Из различий во внешней форме языка были выведены различные типы. Уитни думает о специфическом делении на изолирующие и инфлективные языки. Старое деление на бесфлективные, утвердительные (вместе взятые: неорганические) и инфлективные или органические языки, которое можно проследить до братьев Шлегель, основано на повторяющихся противоречивых дихотомиях. В ней явно прослеживается влияние спекулятивной натурфилософии. Фактически с ним связано троякое деление Уитни на изолирующие и флективные языки, последние – на агглютинативные и флективные языки (1) в более узком смысле. Это тоже производное трехчленное деление, т.е. построенное из дихотомий, но в нем более четкие конкретные двучлены заняли место неясных состязательных. Логически независимые трихотомии Боппа и Шлейхера обязаны своим происхождением этим производным трипартизмам. Первая, разделяя единые в остальном семитские и индоевропейские языки, делит их на моносиллабические, составные и модификационные; вторая дает широко распространенную схему изолирующих, агглютинативных и флективных языков. Из нормативного трехстороннего деления, четырехстороннее деление Pотт выводит на:
1) нормальное, т.е. собственно флективное;
2) изолирующие и
3) агглютинативные, т.е. коллективно интранормативные; и
4) транснормальные, т.е. инкорпорирующие или, как их еще называют, полисинтетические языки.
Логически эти формальные типы характеризуются прежде всего тем, что они должны указывать, как мы можем сказать, на наиболее общие «чертежи», которые могут быть взяты из грамматической структуры неравнозначных больших языковых групп в настоящее время.
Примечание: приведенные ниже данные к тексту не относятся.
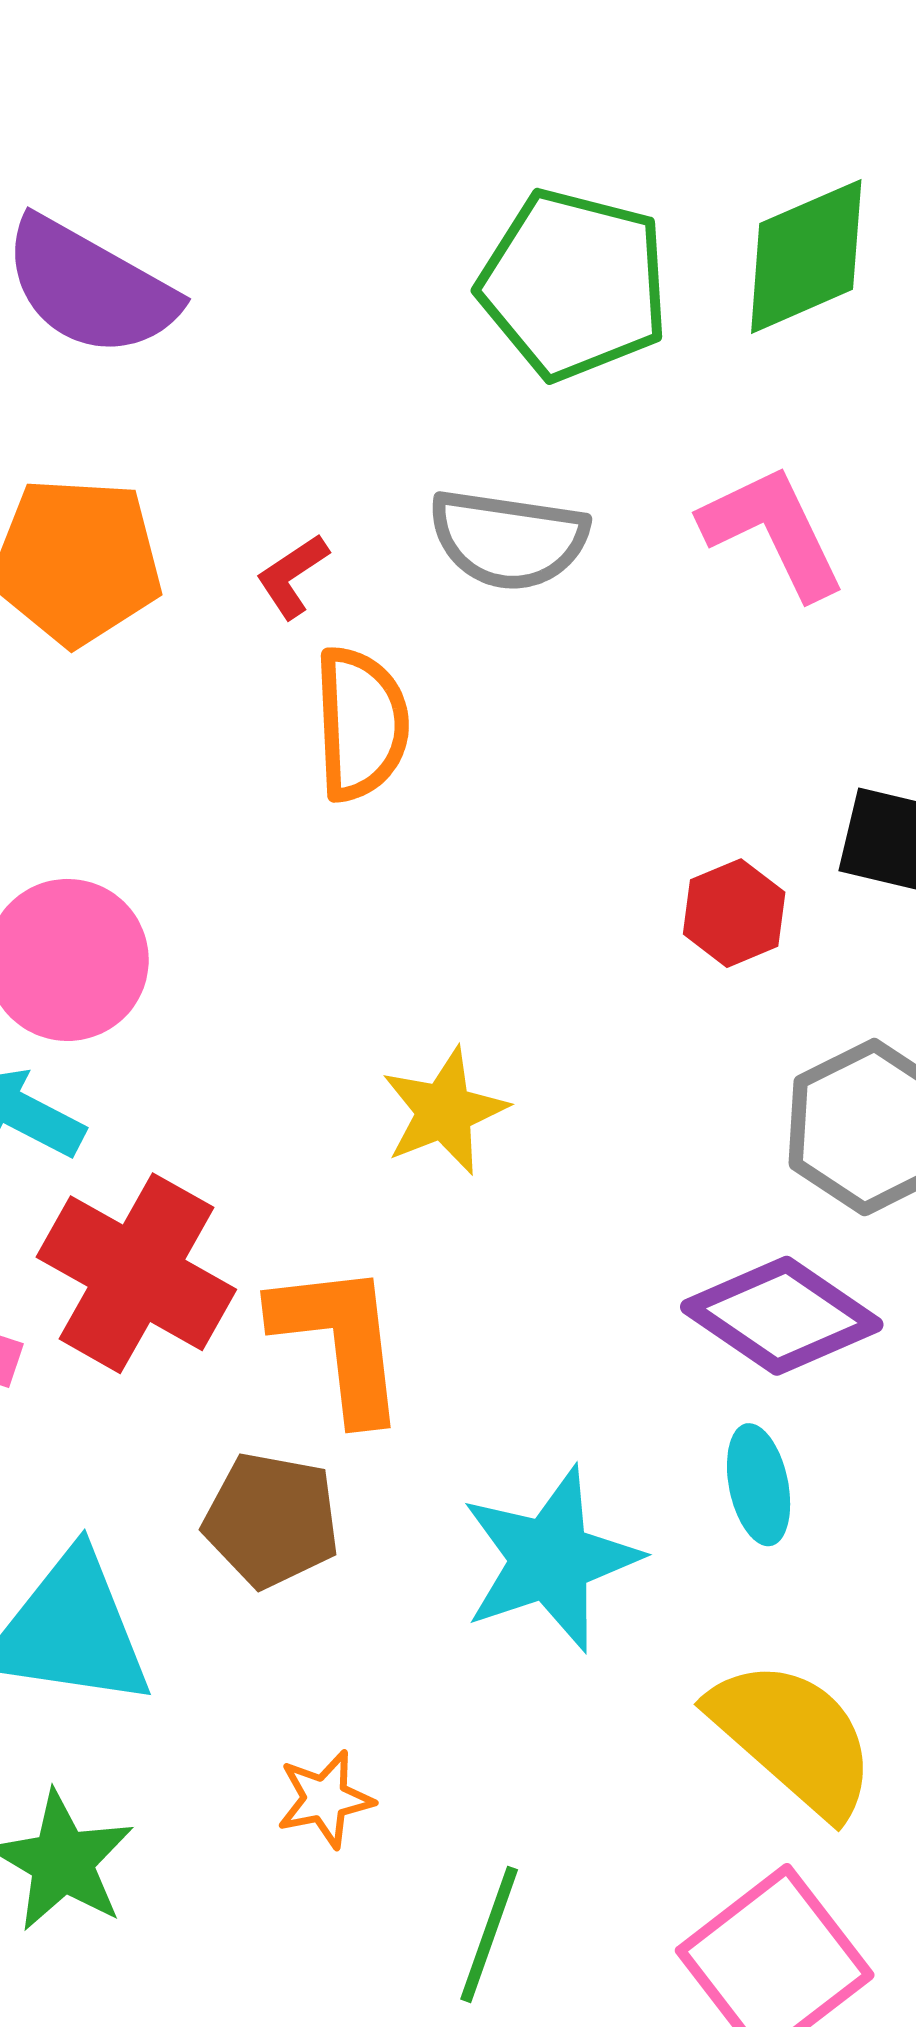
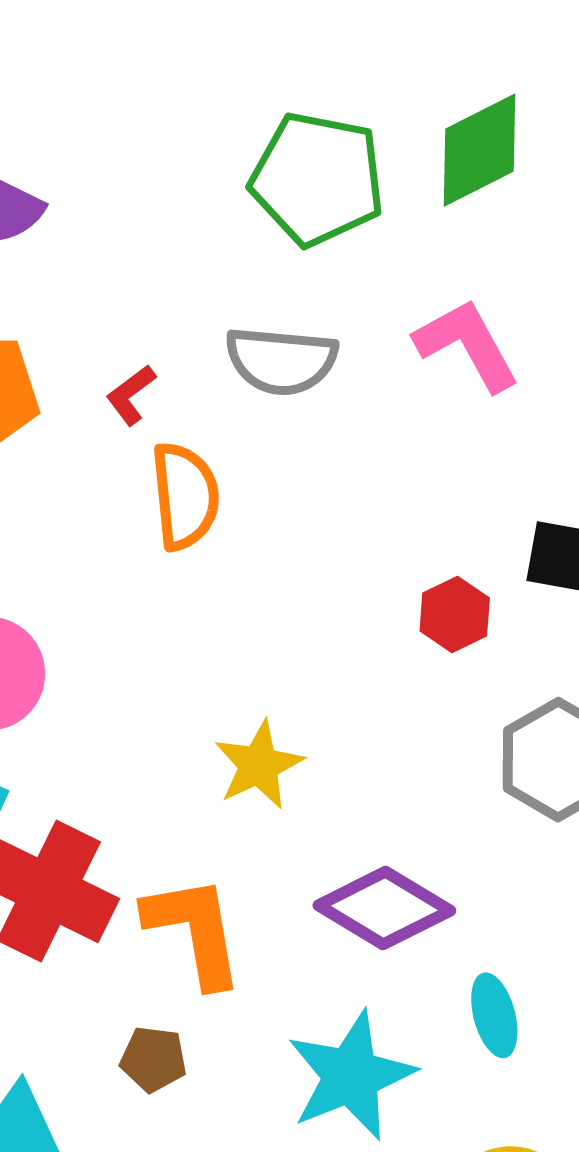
purple diamond: (782, 1316) -> (384, 908), moved
brown pentagon: (272, 1520) -> (153, 1059), size x0.7

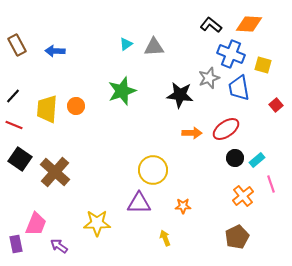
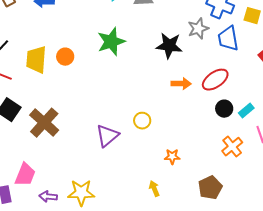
yellow circle: (153, 170) -> (142, 121), size x0.6
purple triangle: (139, 203) -> (107, 136), moved, turned -40
yellow star: (97, 223) -> (81, 193), moved
brown pentagon: (237, 237) -> (210, 188), moved
purple arrow: (59, 246) -> (48, 197), turned -30

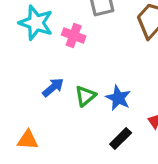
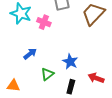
green triangle: (85, 96) -> (47, 74), moved
black rectangle: (121, 138) -> (71, 87), turned -32

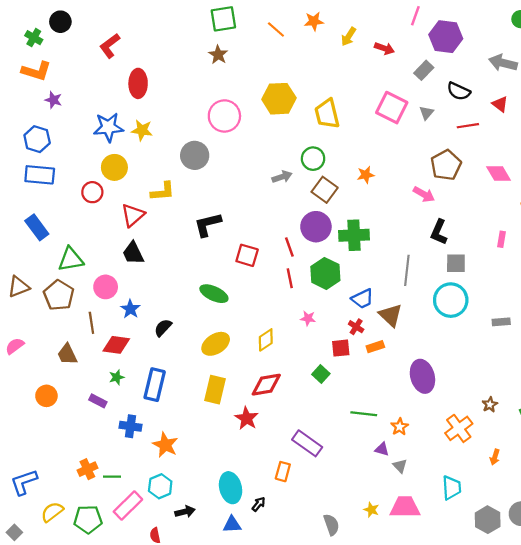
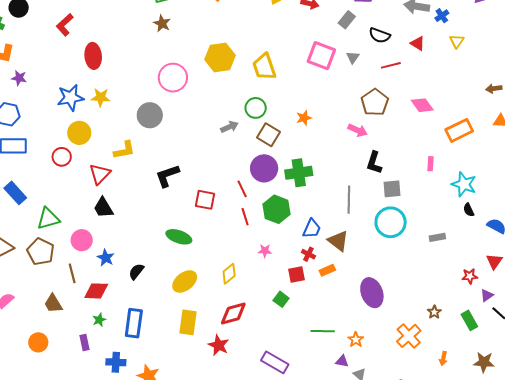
blue trapezoid: (363, 299) -> (312, 229), turned -35
purple rectangle: (98, 401) -> (85, 342), turned 56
В этом отношении они родственны рассмотренным выше типам Кювье, но с самого начала с тем ограничением, что мы имеем дело здесь с грамматическими, а не морфологическими конструктивными формами, и в том преобразовании, что вместо фиксированных различий тех типов, здесь существует текучая связь, которая приводит к типам в нашем смысле. Это абстрактные, схематические представления об основных формах внешней, грамматической структуры языков, то есть о тех отношениях, которыми слова языков отличаются от своих гипотетических корней. Морфологические типы Кювье, кроме того, были задуманы их создателем без серийной связи; позднее такая связь была им приписана. Здесь, с другой стороны, возникает спор о том, связаны ли формальные типы, как предполагают некоторые из вышеприведенных делений, в серии, и если да, то как они должны быть упорядочены по возрастанию или убыванию. Вполне вероятно, как мы увидим, что такая связь отсутствует.